This seminar is co-organized by Research Center for Advanced Science and Technology (RCAST) of the University of Tokyo (Komaba II) and the Institute for Advanced Global Studies (IAGS) of the University of Tokyo (Komaba I).

For attendance, please register by sending e-mail to: office@me.rcast.u-tokyo.ac.jp

RCAST Security Seminar #14
"Security Interactions and Power Projection in the Horn of Africa: Turkey, Iran, China and the Indo-Pacific Powers."

Speaker: Brendon J. Cannon, Assistant Professor of International Security, Khalifa University of Science and Technology

Discussant: Mitsugi Endo, Professor of Contemporary African Politics, Graduate School of Arts and Sciences, The University of Tokyo

Moderator: Satoshi Ikeuchi, Professor of Religion and Global Security, RCAST, The University of Tokyo

Seminar schedule:
Friday, June 14, 2019
10:30am-12:00 pm Lecture and Q&A by Dr.
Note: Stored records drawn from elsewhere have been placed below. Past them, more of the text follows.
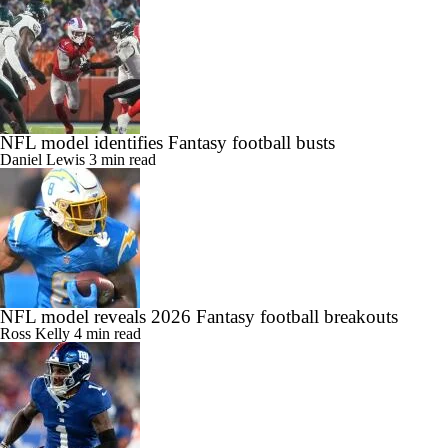
NFL model identifies Fantasy football busts
Daniel Lewis
3 min read
NFL model reveals 2026 Fantasy football breakouts
Ross Kelly
4 min read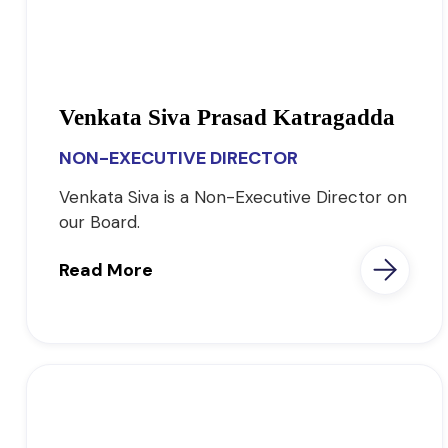
Venkata Siva Prasad Katragadda
NON-EXECUTIVE DIRECTOR
Venkata Siva is a Non-Executive Director on
our Board.
Read More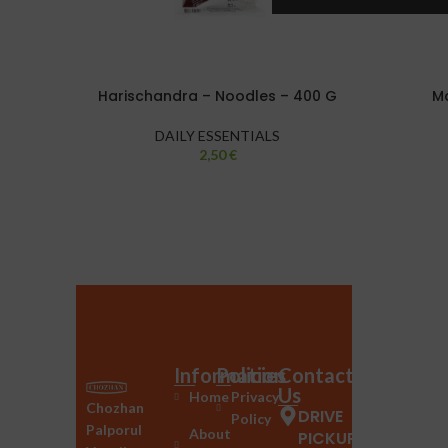
Harischandra – Noodles – 400 G
Ma
DAILY ESSENTIALS
2,50
€
Information
Policies
Contact
Us
Home
Privacy
Chozhan
DRIVE
Policy
Palporul
About
PICKUP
Cannon
12:00pm-13:00pm Lunch (Sandwiches are served)

Brendon J. Cannon is an Assistant Professor of International Security at the Institute of International and Civil Security (IICS) at Khalifa University of Science and Technology, Abu Dhabi, UAE. He earned his Ph.D. in Political Science with an emphasis on International Relations from the University of Utah, USA (2009). His research interests include contextualizing domestic, regional and international relations in eastern Africa, regional security in the Middle East and western Indian Ocean region, the political economy of ports, bases and airports, as well as the Quad’s Indo-Pacific strategy as contrasted by China’s BRI in eastern Africa. His is the author of multiple articles and books, with publications appearing in African Security, Terrorism and Political Violence, The Journal of Strategic Security, Insight Turkey, and African Security Review.
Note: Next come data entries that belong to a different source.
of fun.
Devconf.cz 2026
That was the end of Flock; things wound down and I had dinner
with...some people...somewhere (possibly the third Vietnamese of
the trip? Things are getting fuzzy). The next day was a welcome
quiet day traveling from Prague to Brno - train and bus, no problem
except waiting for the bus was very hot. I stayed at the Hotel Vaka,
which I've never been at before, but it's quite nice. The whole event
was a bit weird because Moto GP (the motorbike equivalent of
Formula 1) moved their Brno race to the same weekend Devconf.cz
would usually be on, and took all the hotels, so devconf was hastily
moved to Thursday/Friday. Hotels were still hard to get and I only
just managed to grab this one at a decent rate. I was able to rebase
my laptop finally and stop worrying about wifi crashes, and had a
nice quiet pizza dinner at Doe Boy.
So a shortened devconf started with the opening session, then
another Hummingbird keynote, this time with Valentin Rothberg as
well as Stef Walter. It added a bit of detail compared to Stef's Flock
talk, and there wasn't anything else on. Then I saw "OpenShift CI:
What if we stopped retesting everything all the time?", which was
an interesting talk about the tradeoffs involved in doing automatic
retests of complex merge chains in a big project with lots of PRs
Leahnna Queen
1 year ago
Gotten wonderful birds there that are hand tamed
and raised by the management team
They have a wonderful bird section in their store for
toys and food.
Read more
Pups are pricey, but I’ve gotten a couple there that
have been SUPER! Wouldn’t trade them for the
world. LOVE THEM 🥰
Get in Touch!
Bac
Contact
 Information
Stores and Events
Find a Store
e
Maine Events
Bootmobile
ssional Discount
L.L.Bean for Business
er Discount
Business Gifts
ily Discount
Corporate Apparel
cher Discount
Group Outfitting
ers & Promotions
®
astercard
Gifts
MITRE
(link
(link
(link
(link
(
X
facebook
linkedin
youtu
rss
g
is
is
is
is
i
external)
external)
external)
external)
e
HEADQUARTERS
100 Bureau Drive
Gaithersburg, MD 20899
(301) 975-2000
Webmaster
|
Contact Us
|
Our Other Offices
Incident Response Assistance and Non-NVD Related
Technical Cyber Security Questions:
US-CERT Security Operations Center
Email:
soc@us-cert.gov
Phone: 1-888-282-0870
He will stay at the University of Tokyo’s Kashiwa Campus.

Dr. Cannon’s recent publications on the related topics include;

Brendon J. Cannon and Federico Donelli, “Middle Eastern States in the Horn of Africa: Security Interactions and Power Projection,” Italian Institute for International Political Studies, April 30, 2019.

Cannon, Brendon J. (2019). “Foreign State Influence and Somalia’s 2017 Presidential Election: An Analysis.” Bildhaan: An International Journal of Somali Studies, Volume 18, Issue 1, 2019, pp. 20-49.

Brendon J. Cannon, “Grand Strategies in Contested Zones: Japan’s Indo-Pacific, China’s BRI and Eastern Africa,” Rising Powers Quarterly, Volume 3, Issue 2 (The "Indo-Pacific" - Regional Dynamics in the 21st Century's New Geopolitical Center of Gravity), Aug. 2018, pp. 195-221.

Brendon J. Cannon and Ash Rossiter, “Ethiopia, Berbera Port and the Shifting Balance of Power in the Horn of Africa,” Rising Powers Quarterly, Volume 2, Issue 4, Dec. 2017, pp. 7-29.

Rossiter, Ash and Cannon, Brendon J. “Re-examining the “Base: The Political and Security Dimensions of Turkey’s Military Presence in Somalia.” Insight Turkey, Volume 21, Issue 1, 2019, pp. 167-188.